Re: [science-iwg] Data Structures

[Date Prev][Date Next][Thread Prev][Thread Next][Date Index][Thread Index] [List Home]

Re: [science-iwg] Data Structures - part deux

From: <Matt.Gerring@xxxxxxxxxxxxx>
Date: Wed, 27 Jan 2016 15:51:37 +0000
Accept-language: en-GB, en-US
Delivered-to: science-iwg@xxxxxxxxxxx
List-archive: <https://dev.eclipse.org/mailman/private/science-iwg>
List-help: <mailto:science-iwg-request@eclipse.org?subject=help>
List-subscribe: <https://dev.eclipse.org/mailman/listinfo/science-iwg>, <mailto:science-iwg-request@eclipse.org?subject=subscribe>
List-unsubscribe: <https://dev.eclipse.org/mailman/options/science-iwg>, <mailto:science-iwg-request@eclipse.org?subject=unsubscribe>
Thread-index: AQHRWQd6TpEN6lIuCUupoYiEz77Df58Pc8GAgAABawCAAAmiYA==
Thread-topic: [science-iwg] Data Structures - part deux

She’s the boss of one project leader… ;-)

I think I am half understanding what this is about. Maybe could discuss further some time.

Matt

From: science-iwg-bounces@xxxxxxxxxxx [mailto:science-iwg-bounces@xxxxxxxxxxx] On Behalf Of Jay Jay Billings
Sent: 27 January 2016 15:02
To: Science Industry Working Group
Subject: Re: [science-iwg] Data Structures - part deux

Tracy,

Also, if you are the "self-appointed project manager" and will be contributing to the work, then you should be as a committer on the proposal.

Jay

On Wed, Jan 27, 2016 at 9:56 AM, Jay Jay Billings <jayjaybillings@xxxxxxxxx> wrote:

Tracy,

Thanks for getting this going. First, let me say that if we want January to be just about 'numpy for Java,' that is completely OK with me. We should just make that clear in the scope. In that case, we would be looking more at ICE and EAVP using January instead of the data structures from ICE and EAVP being moved into January.

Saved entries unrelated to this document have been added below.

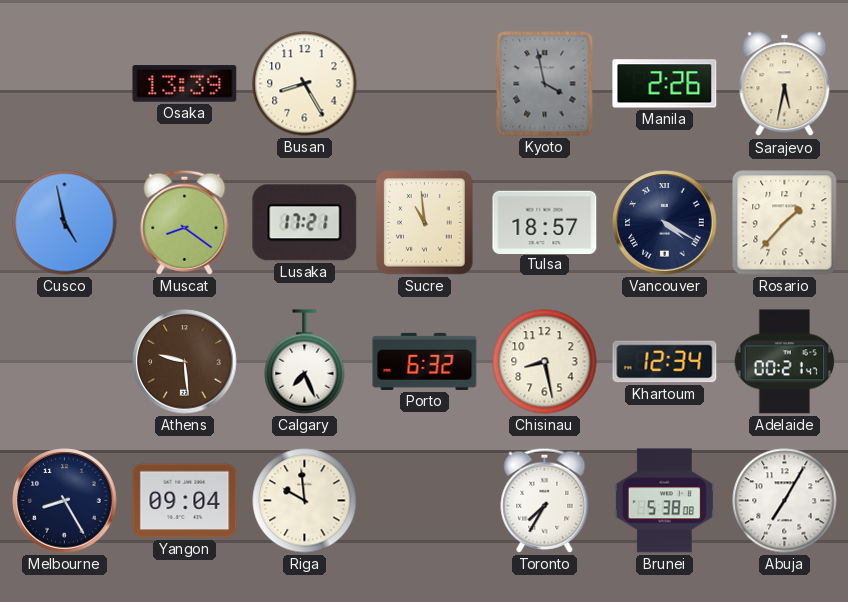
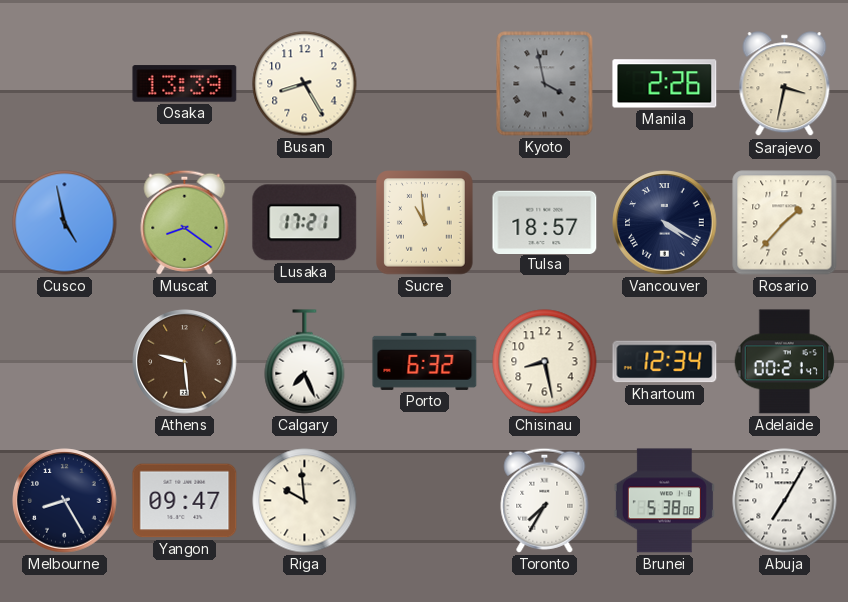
Sarajevo: 5:32 -> 3:32
Yangon: 09:04 -> 09:47
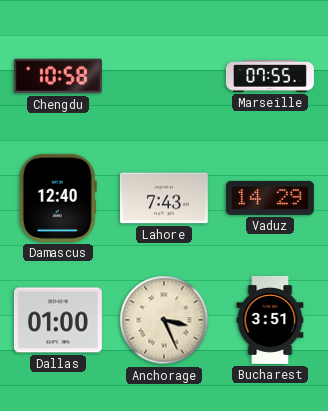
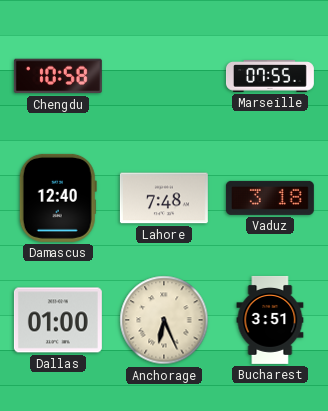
Lahore: 7:43 -> 7:48
Vaduz: 14:29 -> 3:18
Anchorage: 3:26 -> 6:26
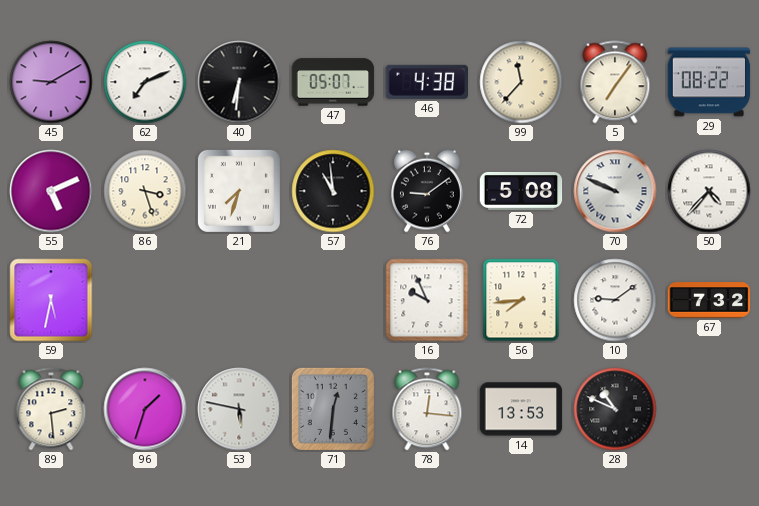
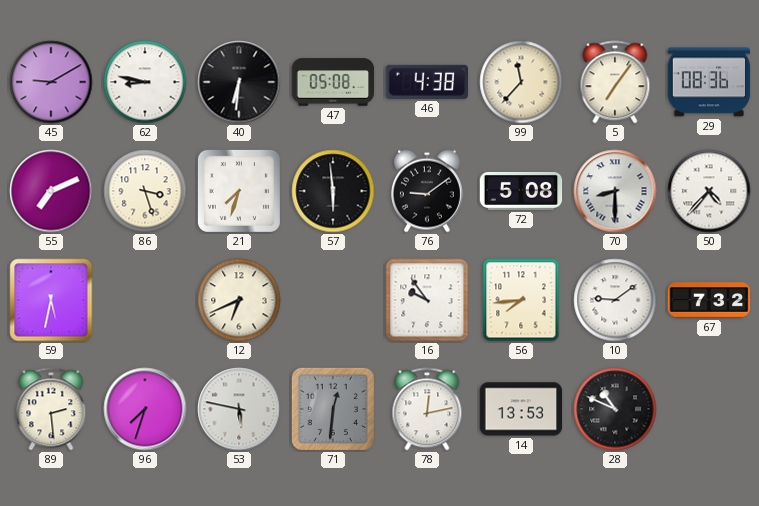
62: 7:11 -> 8:47
47: 05:07 -> 05:08
29: 08:22 -> 08:36
55: 5:11 -> 7:11
57: 10:59 -> 5:59
70: 9:49 -> 8:30
12: none -> 6:41
16: 9:56 -> 9:54
96: 1:33 -> 7:33
78: 12:16 -> 12:13
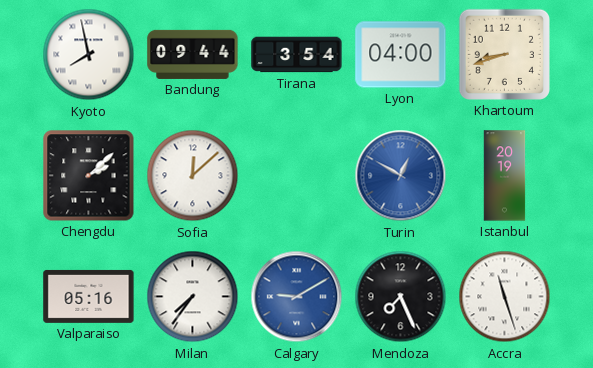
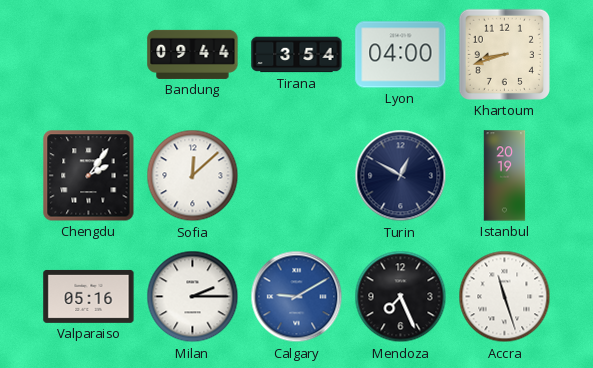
Kyoto: 7:58 -> none
Chengdu: 2:08 -> 2:06
Turin dial: blue -> navy
Milan: 7:36 -> 2:15
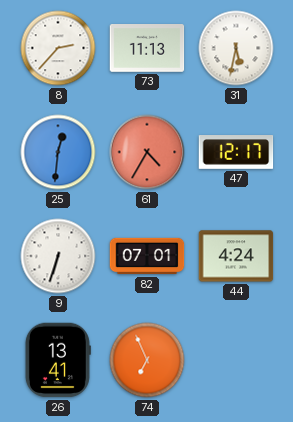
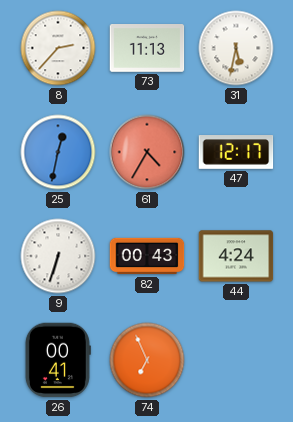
25: 12:31 -> 12:32
82: 07:01 -> 00:43
26: 13:41 -> 00:41
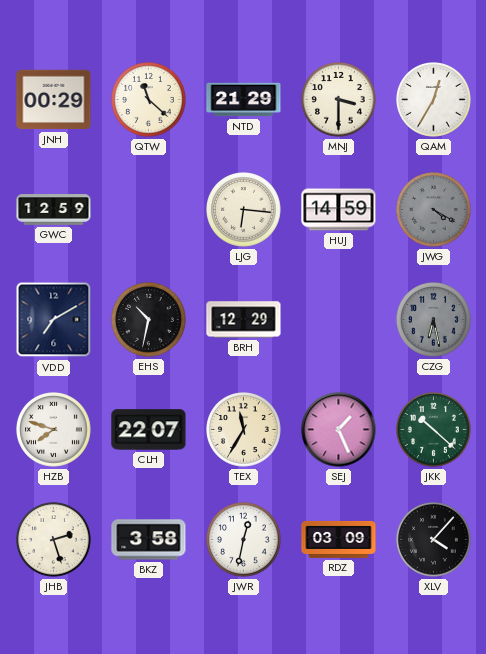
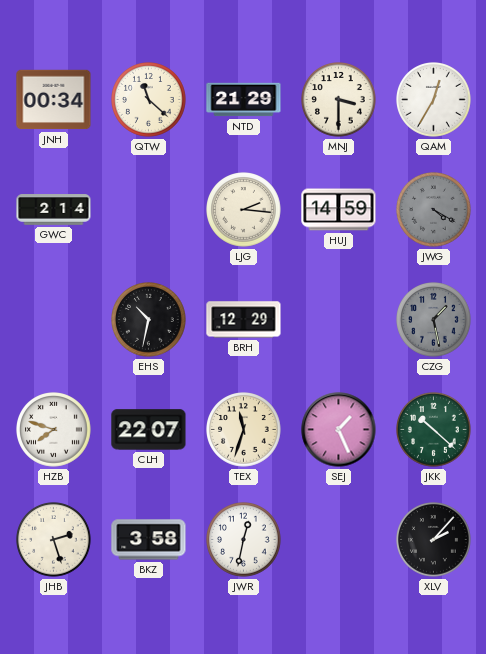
JNH: 00:29 -> 00:34
GWC: 12:59 -> 2:14
LJG: 6:16 -> 2:16
VDD: 7:10 -> none
CZG: 6:28 -> 1:28
TEX: 11:35 -> 11:33
RDZ: 03:09 -> none
XLV: 4:07 -> 2:07
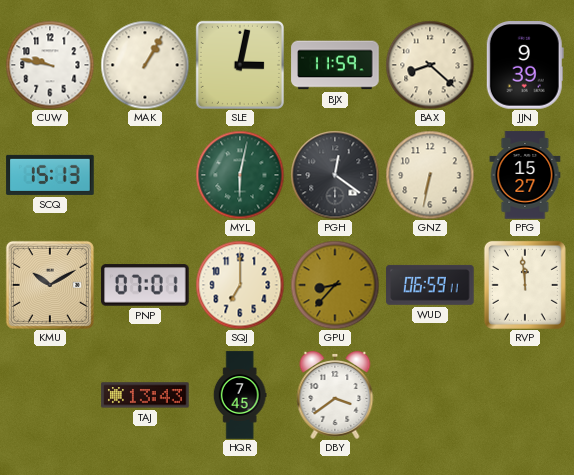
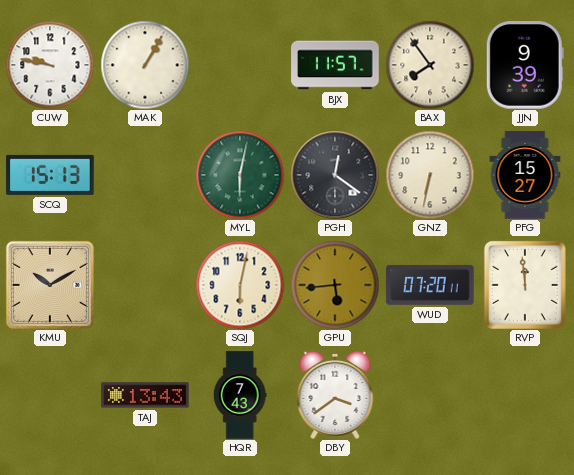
SLE: 3:02 -> none
BJX: 11:59 -> 11:57
BAX: 8:22 -> 7:54
PNP: 07:01 -> none
SQJ: 7:00 -> 6:02
GPU: 8:37 -> 5:44
WUD: 06:59 -> 07:20
HQR: 7:45 -> 7:43
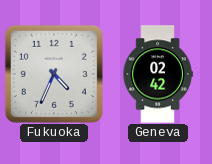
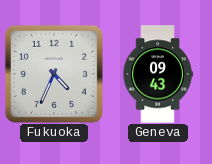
Geneva: 02:42 -> 09:43
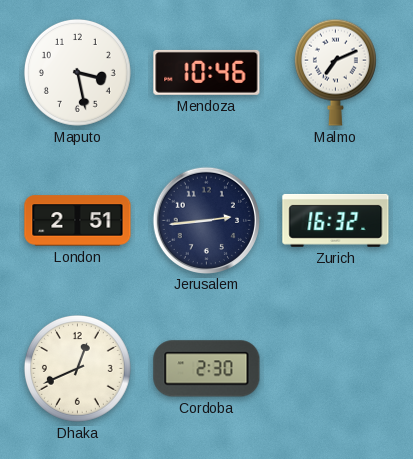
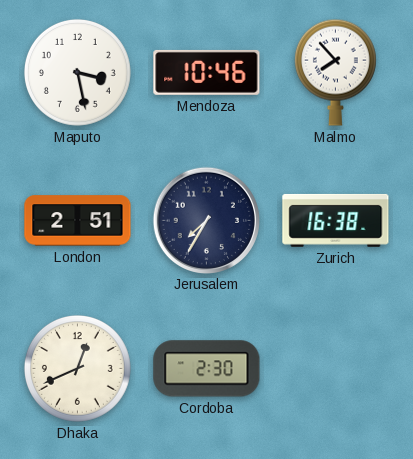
Malmo: 7:11 -> 7:53
Jerusalem: 2:44 -> 7:35
Zurich: 16:32 -> 16:38
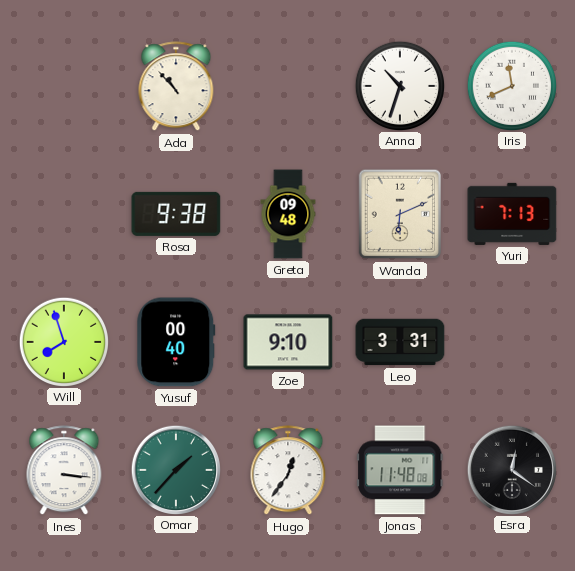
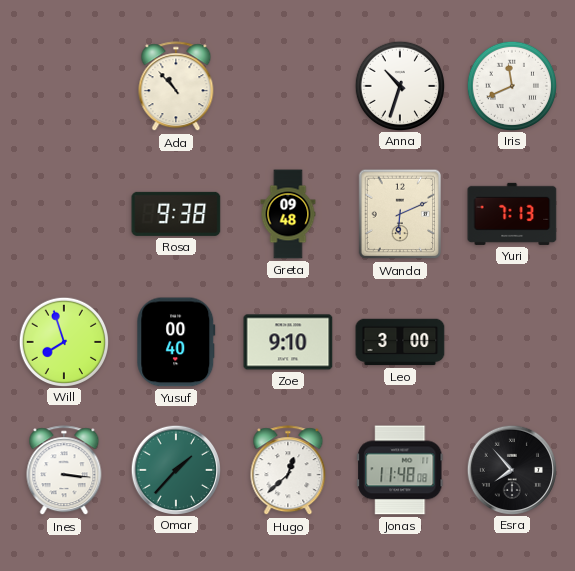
Leo: 3:31 -> 3:00
Hugo: 12:36 -> 12:38
Esra: 12:21 -> 7:53
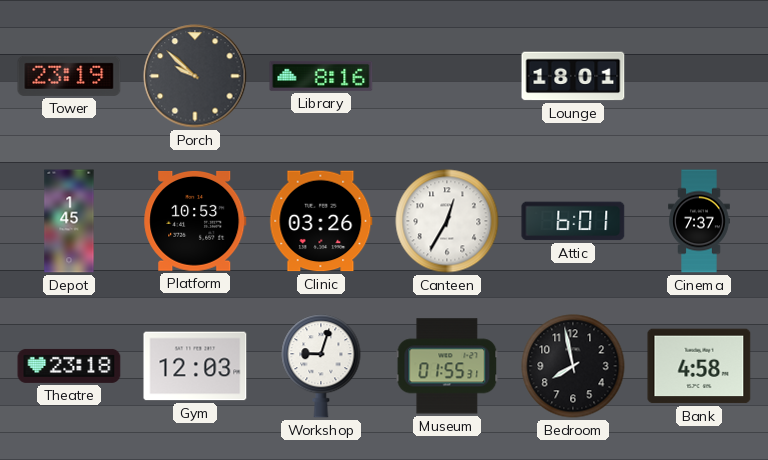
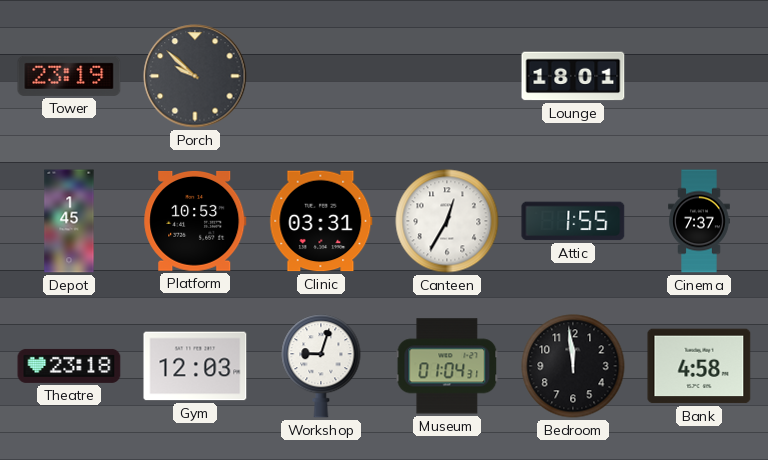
Library: 8:16 -> none
Clinic: 03:26 -> 03:31
Attic: 6:01 -> 1:55
Museum: 01:55 -> 01:04
Bedroom: 7:58 -> 11:59
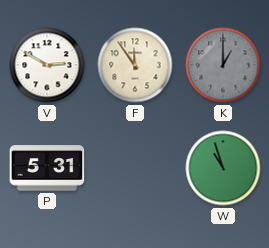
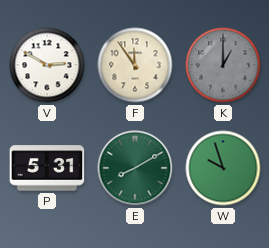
E: none -> 8:10
W: 10:57 -> 9:57
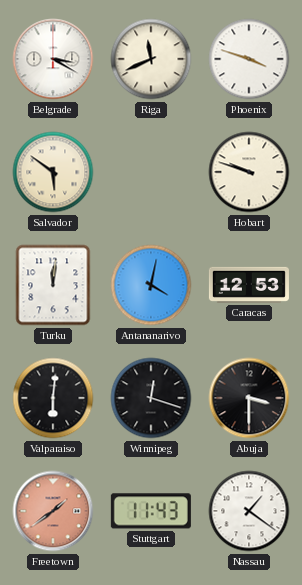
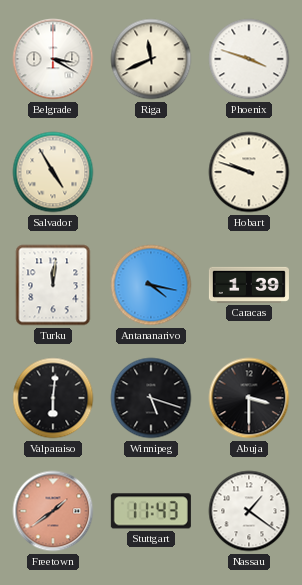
Salvador: 5:51 -> 4:55
Antananarivo: 4:02 -> 4:17
Caracas: 12:53 -> 1:39
Winnipeg: 12:18 -> 5:18
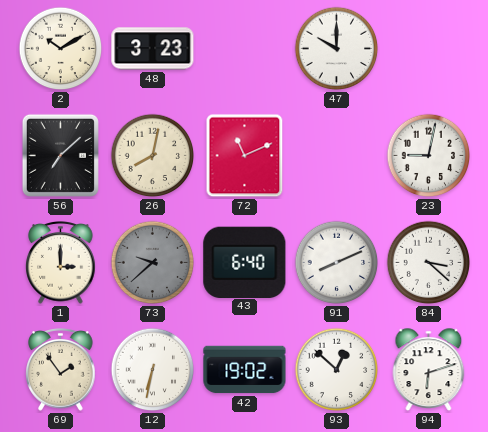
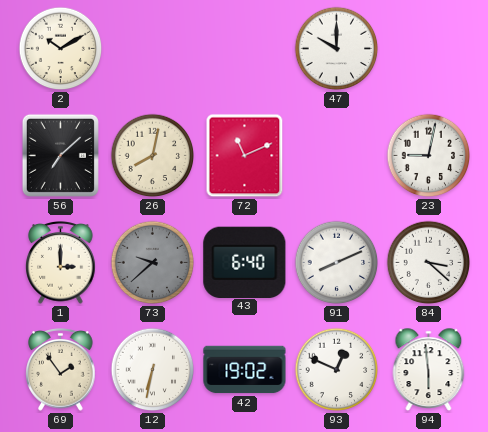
48: 3:23 -> none
93: 12:52 -> 12:49
94: 6:12 -> 5:59
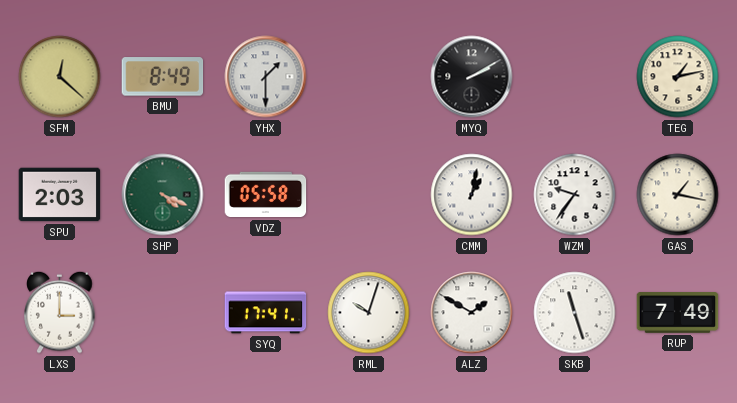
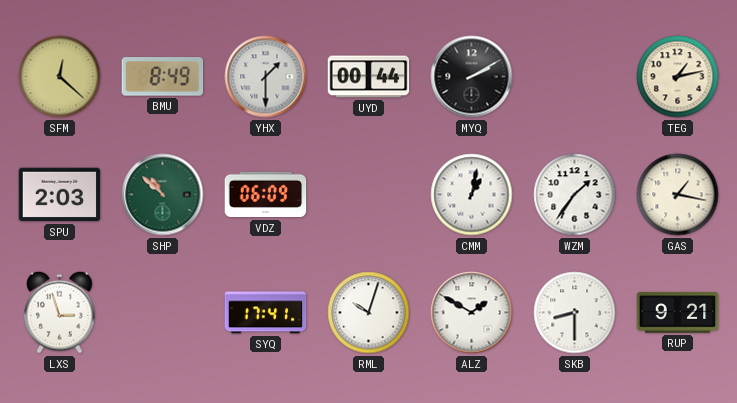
UYD: none -> 00:44
SHP: 4:19 -> 10:52
VDZ: 05:58 -> 06:09
WZM: 9:36 -> 1:36
LXS: 3:00 -> 2:57
SKB: 11:27 -> 8:30
RUP: 7:49 -> 9:21
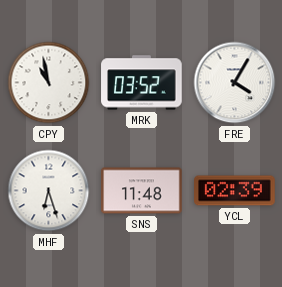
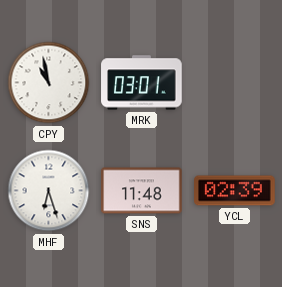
MRK: 03:52 -> 03:01
FRE: 4:05 -> none
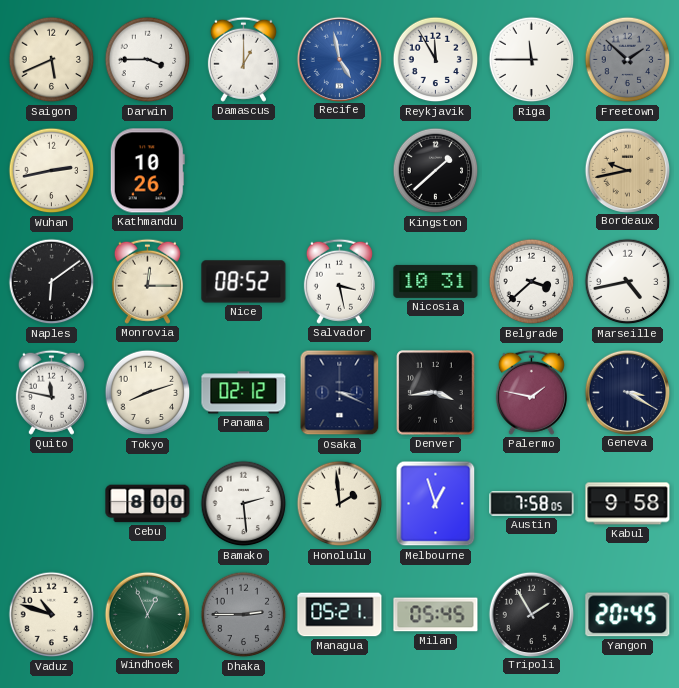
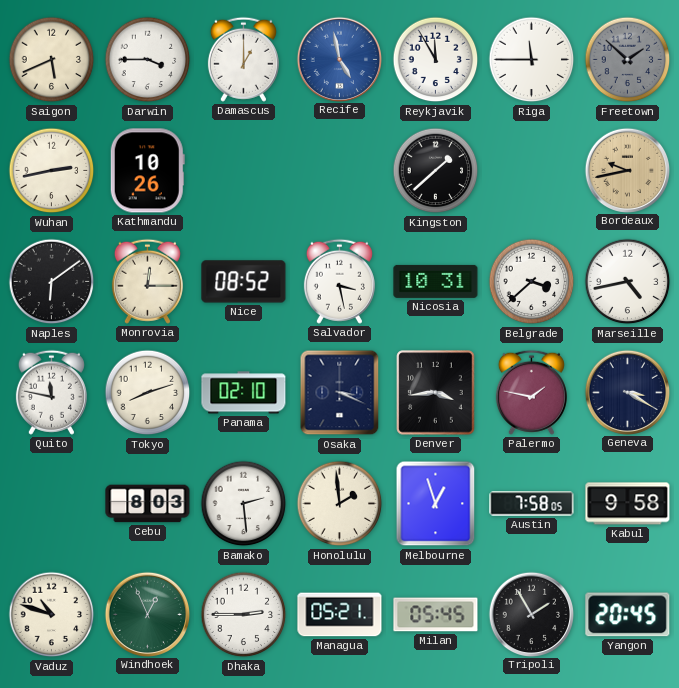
Panama: 02:12 -> 02:10
Cebu: 8:00 -> 8:03
Dhaka dial: grey -> white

I just shared a description of our data structures with Matt on the other thread. I have expanded it and share it below.

Jay

-----

Here's the code:

https://github.com/eclipse/ice/tree/master/org.eclipse.ice.datastructures

The goal of this package is to create general purpose data classes, structures and pattern realizations that can be mapped to a wide range of scientific problems while also maintaining metadata about that information. They are also all bound with JAXB so that they can be persisted to XML. Their design is verbose so that developers can almost immediately know how to pack their data into the classes.

They are, in a sense, the exact opposite of IDataSet because they are design to store "higher-level" quantities meant for direct consumption by users (as opposed to reduction into a plot, etc.) We store all raw, n-dimensional data, in files and link to those files through our ResourceComponent.

Our long term goals with this are to switch this to an EMF model, optimize the way metadata is stored, use IDataSet to back structures like MatrixComponent and ResourceComponent (ILazyDataSet in this case), and allow developers to create their own Component implementations simply through annotations.

Consider, for example, a battery. If the state of that battery would be represented on disk by five quantities - say a string, two integers and two floats - and each of those quantities has associated metadata such as descriptions, ids, names, etc., then we could map them as follows:

Battery --> 1 instance DataComponent

Quantities 1-5 --> 5 instances of Entry

Let's consider another example: a 3D geometry. In this case, the developer would use a GeometryComponent and the associated CSG tree (which is moving to EAVP) to create a 3D geometry constructed from shapes and boolean operations on those shapes. Alternatively, they could construct that geometry purely from a mesh using a MeshComponent and Edges, Vertices, etc.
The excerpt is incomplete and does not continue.